What does the NICE atrial fibrillation guidance hold for GPs?
New NICE clinical guidance on atrial fibrillation means a major shift in the management of the condition. Read what the critical issues are for GPs
What are the key changes?
The main changes for GPs are in stroke prevention:
- CHADS2 should no longer be used. GPs should now use the CHA2DS2-VASc score to assess stroke risk – and offer anticoagulation to men with a score above 0, and women with a score above 1.
- Aspirin should no longer be offered solely for stroke prevention. Only continue aspirin if a patient is on it for another reason, ie, for occlusive vascular disease and is at low risk of stroke, or does not want to start on anticoagulation, or is advised to continue on aspirin as well as anticoagulation by a cardiologist, eg as part of dual or triple antithrombotic therapy following coronary stenting
- Anticoagulation therapy can be with warfarin, another vitamin K antagonist, or one of the new oral anticoagulants – dabigatran, rivaroxaban or apixaban.
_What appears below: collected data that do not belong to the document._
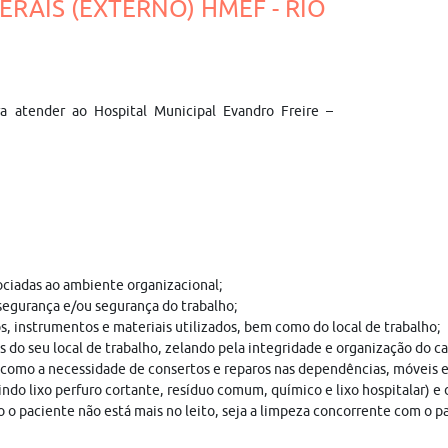
GERAIS (EXTERNO) HMEF - RIO
a atender ao Hospital Municipal Evandro Freire –
ociadas ao ambiente organizacional;
segurança e/ou segurança do trabalho;
 instrumentos e materiais utilizados, bem como do local de trabalho;
 do seu local de trabalho, zelando pela integridade e organização do ca
 como a necessidade de consertos e reparos nas dependências, móveis e
indo lixo perfuro cortante, resíduo comum, químico e lixo hospitalar) 
ndo o paciente não está mais no leito, seja a limpeza concorrente com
- GPs should also use the HAS-BLED score to assess bleeding risk in patients going on anticoagulation therapy, and to monitor modifiable risk factors including high blood pressure, poor INR control and harmful alcohol consumption
- For patients on warfarin, they should now have their time in therapeutic range (TTR) calculated at each visit and dosing adjusted accordingly. If poor anticoagulation control cannot be improved, discuss an alternative anticoagulant with the patient.
Why have the changes been made?
The new guidelines bring NICE up to date with the latest evidence and mean it is now more closely aligned with European Society of Cardiology guidance and the Royal College of Physicians National Clinical Guidelines for Stroke.
In particular, the CHA2DS2-VASc score is more accurate than CHADS2 at identifying those patients who are truly at low risk and do not need anticoagulation therapy.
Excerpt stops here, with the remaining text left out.